Un mondo fatto di ricatti, battutine e mobbing vissuti spesso nel silenzio da giovani donne. Cose che avvengono in tutti i settori, a persone che provengono da realtà completamente diverse. E il comune denominatore è proprio la paura di denunciare. Ma il racconto della Maroney è davvero agghiacciante. «Nassar - racconta la ginnasta - ha iniziato ad abusare di me quando avevo 13 anni, spacciando le sue attenzioni per "trattamenti medici" e ha proseguito fino a che mi sono ritirata. A 15 anni ho vissuto la notte peggiore della mia vita: volavamo verso Tokyo per una gara e lui mi ha somministrato un sonnifero. Quel che so è che mi sono risvegliata nella sua camera d'albergo mentre lui effettuava i suoi presunti "trattamenti" medici. Pensavo di morire. Il nostro silenzio ha dato a lungo troppo potere alle persone sbagliate. E' ora di riprenderselo. Non è mai troppo tardi per denunciare».
 
Ora ha trovato il coraggio, e con lei altre 81 persone che si son date la mano testimoniando alla polizia le loro tristi esperienze.

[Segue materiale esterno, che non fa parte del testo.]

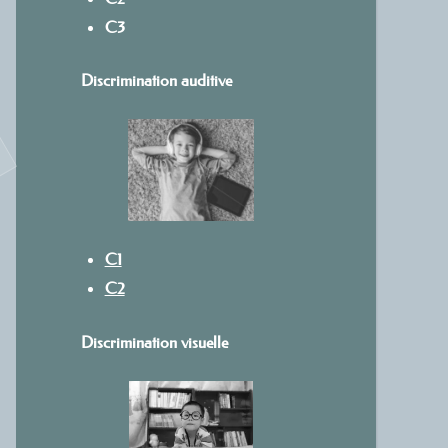
C3
Discrimination auditive
C1
C2
Discrimination visuelle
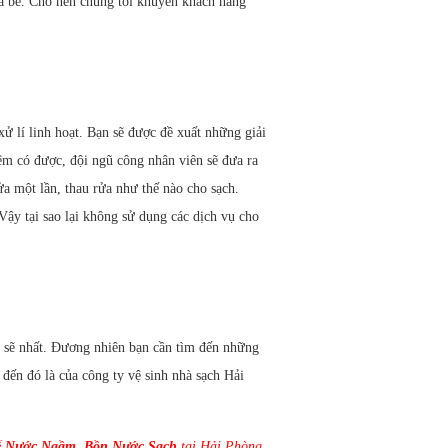
rửa bể. Cho nên chúng tôi khuyên khách hàng
ử lí linh hoạt. Bạn sẽ được đề xuất những giải
m có được, đội ngũ công nhân viên sẽ đưa ra
ửa một lần, thau rửa như thế nào cho sạch.
Vậy tại sao lại không sử dụng các dịch vụ cho
ch sẽ nhất. Đương nhiên bạn cần tìm đến những
 đến đó là của công ty vệ sinh
nhà sạch Hải
 Nước Ngầm, Bồn Nước Sạch
tại Hải Phòng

Difficile denunciarlo perché nell'ambiente «era considerato un dio», ha svelato una delle vittime, Jamie Dantzscher, bronzo a squadre a Sydney 2000, al rotocalco della Cbs. E sotto accusa anche i tecnici Bela e Marta Karoly, accusati di non aver impedito quanto accadeva pur essendone a conoscenza.

Un coro che si fa più forte per dare coraggio ad altre donne impaurite. Perché la cosa più triste è che spesso queste circostanze fanno sentire sporche le vittime, non i carnefici. Ma «questo è il momento di parlare, non di minimizzare». Lo ha scritto anche Asia Argento sui social.